Not true, Duey.  We got a 25K series gearbox to go with the -100 engines.  IMHO, we have a pretty solid drivetrain/powerplant combo going on right now.  We have just let the spare parts situation and sensors/avionics slide for so many years, we are hopeless behind the power curve.

The Sea King is/was a brilliant design leap in helicopters.  Alot of the stuff old Igor Sikorsky did in designing it (with a slide ruler, mostly) has never been bettered in 40 since.  It is a class act as a helicopter and will always be my favorite.  But alas, ours are old and getting tired.  Time to jump two full generations of technology in one single bound!
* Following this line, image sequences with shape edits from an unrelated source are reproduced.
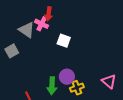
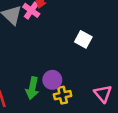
white square: (64, 41) -> (83, 39), moved

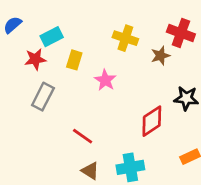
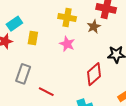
pink star: (105, 80) -> (67, 44), moved
gray rectangle: (43, 97) -> (23, 74), moved

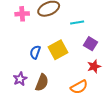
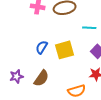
purple star: (20, 79) -> (16, 76), moved

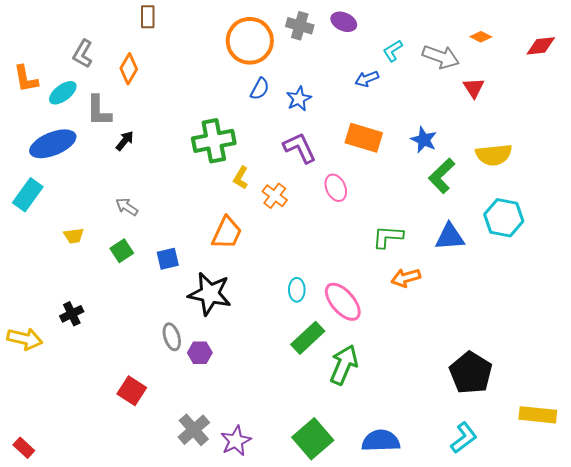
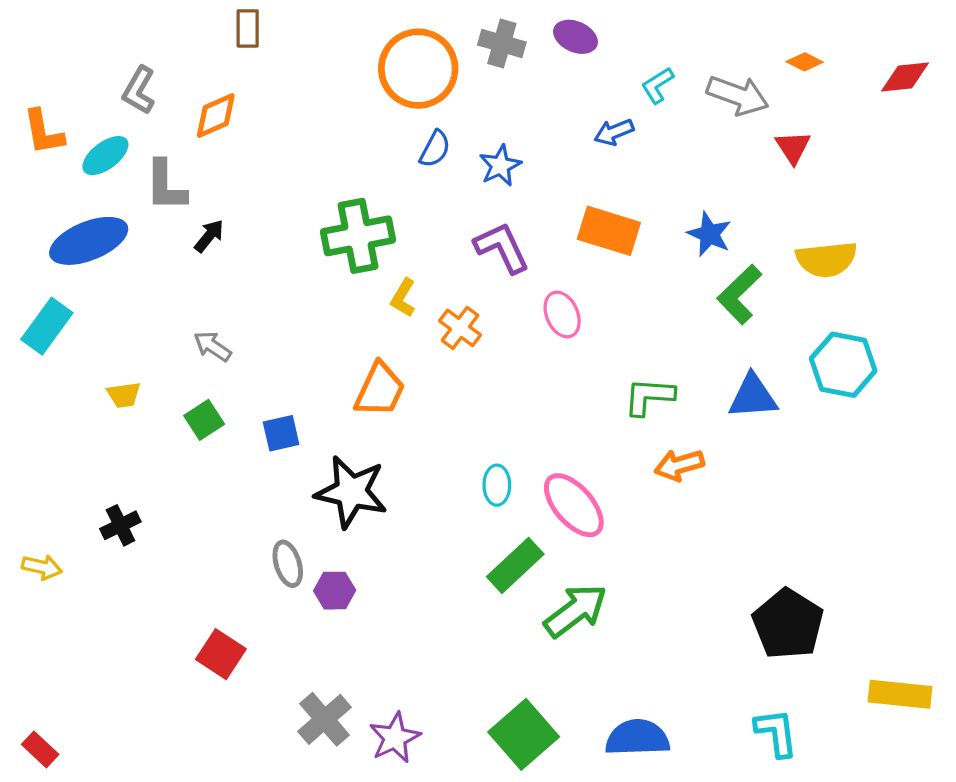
orange diamond: (129, 69) -> (216, 115), turned 36
yellow arrow: (25, 339) -> (42, 567), size x0.7
green arrow: (344, 365) -> (575, 611), turned 30
cyan L-shape: (464, 438) -> (776, 733), turned -60

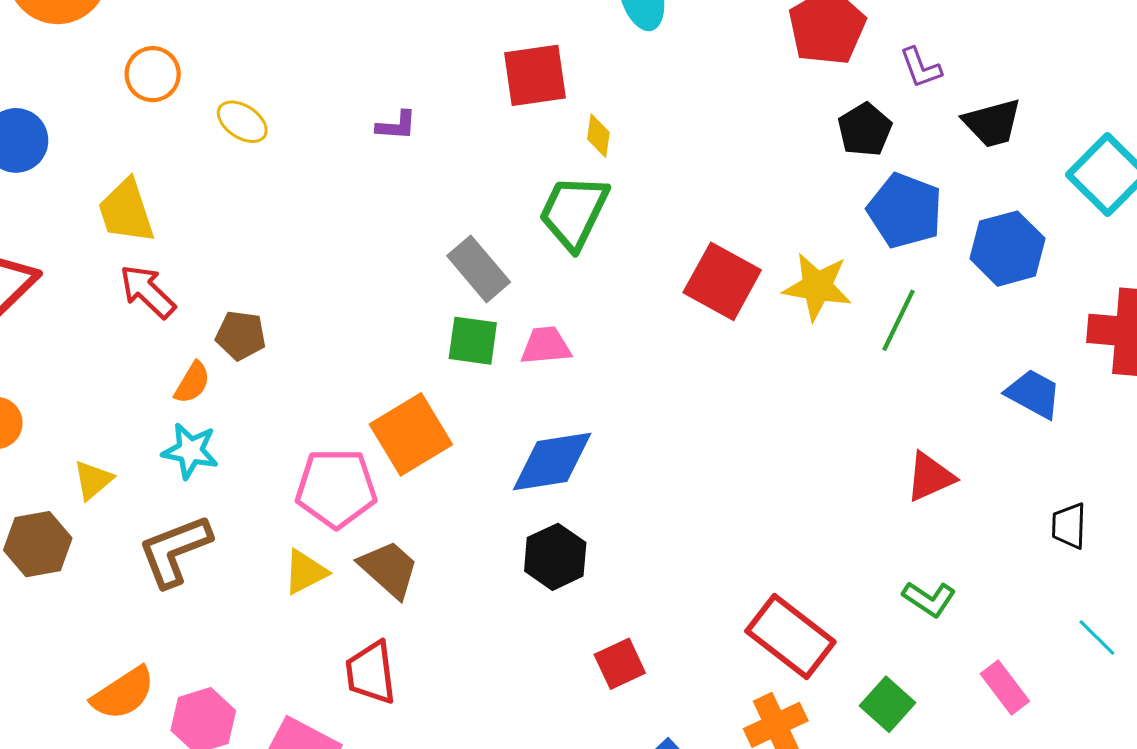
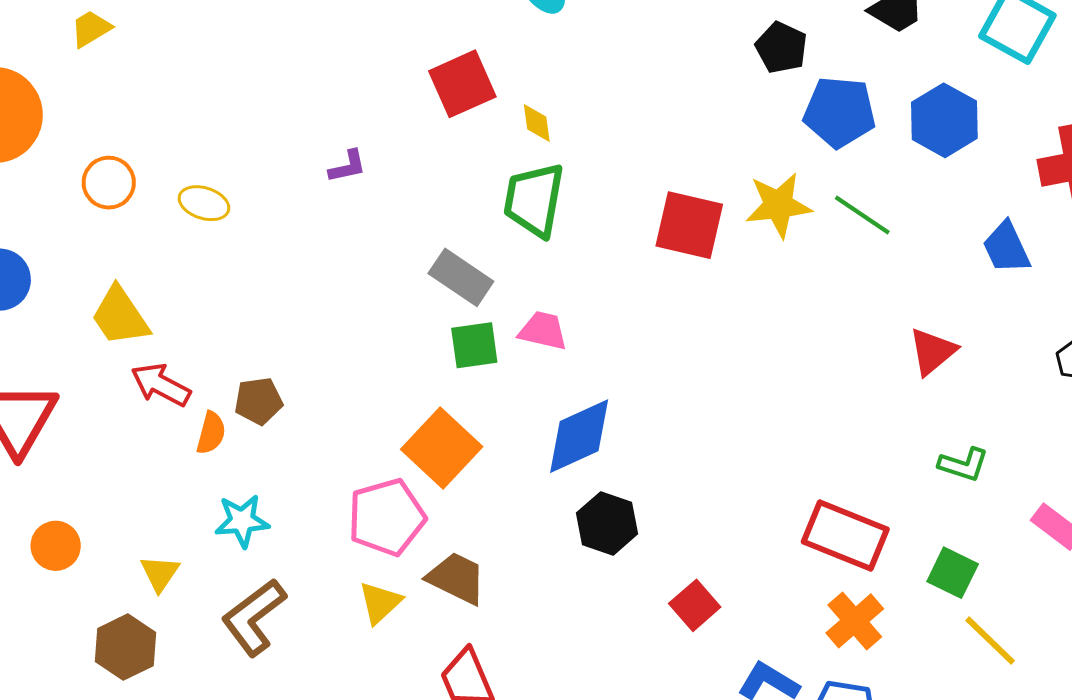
green line: (898, 320) -> (862, 215), turned -66
pink trapezoid: (546, 346) -> (543, 331), turned 34
orange semicircle: (192, 383) -> (211, 433), moved
blue trapezoid: (1033, 394) -> (1006, 248), turned -128

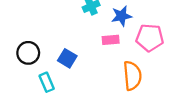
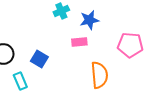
pink pentagon: (150, 38) -> (130, 45), moved

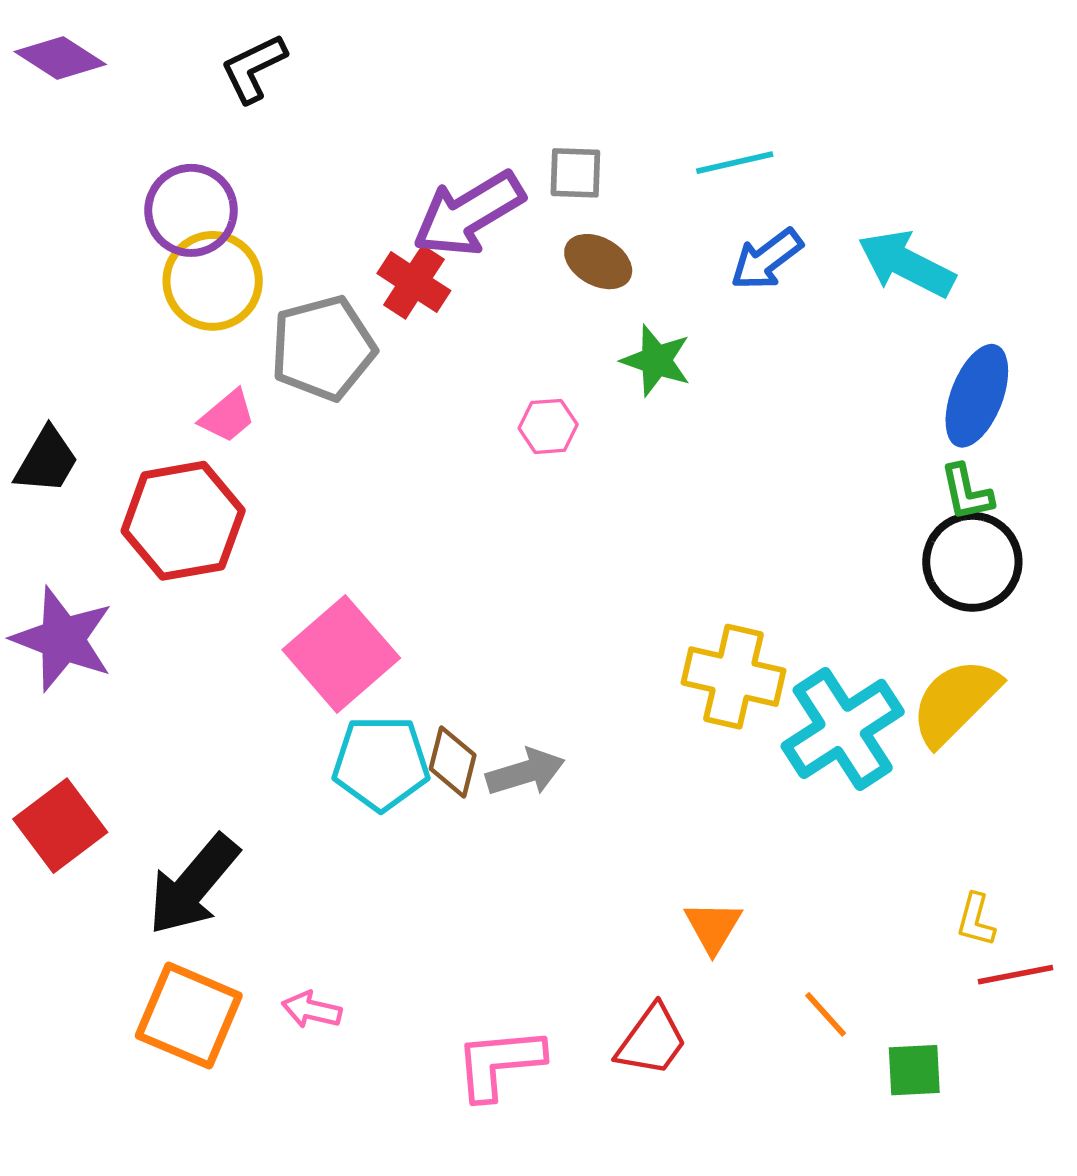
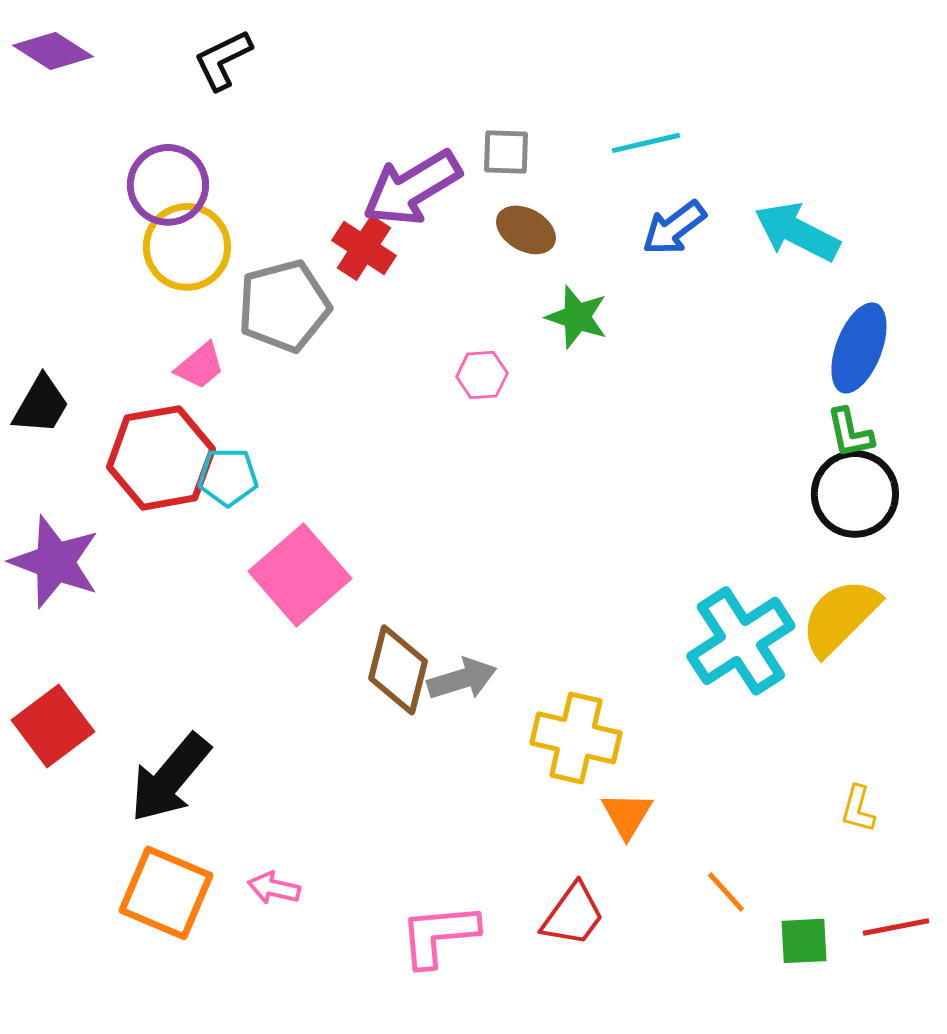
yellow cross: (733, 677) -> (576, 738), moved
brown diamond: (453, 762) -> (398, 670), size x1.4
cyan pentagon: (381, 763) -> (228, 477), moved, size x0.7
red line: (1016, 975) -> (896, 927), moved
And I have never heard a serving Sea King crewmember refer to the aircraft as a "flying coffin".  The reporter is talking out of his @$$.

Cheers,


----------



## zipperhead_cop (3 Feb 2006)

Armymatters said:
			
		

> Is the Sea King repairable?   I am hearing from the CBC that the Sea King is under 16 metres of water. Good luck to whoever is going to try to recover it.
> 
> At least the crew is ok...



Are you high?  Leave the friggin thing down there and get these guys some reliable equipment!  God will only give so many freebee's to us in the way of non fatal crashes.  
If it has to be recovered, maybe one of our ultra useful subs could find it... :


----------



## Armymatters (3 Feb 2006)

Apparantly, the military are thinking about grounding the entire Sea King fleet until they figure out what went wrong... 
http://www.cbc.ca/story/canada/national/2006/02/03/seaking060203.html


----------



## Inch (3 Feb 2006)

zipperhead_cop said:
			
		

> Are you high?  Leave the friggin thing down there and get these guys some reliable equipment!  God will only give so many freebee's to us in the way of non fatal crashes.
> If it has to be recovered, maybe one of our ultra useful subs could find it... :



Yes, you're quite right, leave it down there so that we can't find out what happened to it. I know that as a Sea King pilot, I wouldn't want to know what the problem was so that it can happen again to more of my friends or even me. Good thinking.  :

Armymatters, 

I know your posting habits on this site, so I'll tell you that grounding a fleet after a crash is only prudent. If this is a systemic problem, why endanger more aircrew? This is standard practice after any aircraft accident. We grounded the Griffons after that one lost the tail rotor in Goose Bay, we grounded the Sea Kings after #401 crashed on the deck of the Iroquois, and I'm sure there's multiple examples of this practice. The only time I would think that grounding is unwarranted would be aircraft accidents due to weather.


----------



## Panther (3 Feb 2006)

Acorn said:
			
		

> I'm surprised no one has associated the fact that this occurred off _*Denmark*_
> 
> Coincidence?





			
				Inch said:
			
		

> Somebody care to fill me in with the Dennmark comment? They were in International waters and Dennmark happened to be the closest point of land, point is what exactly?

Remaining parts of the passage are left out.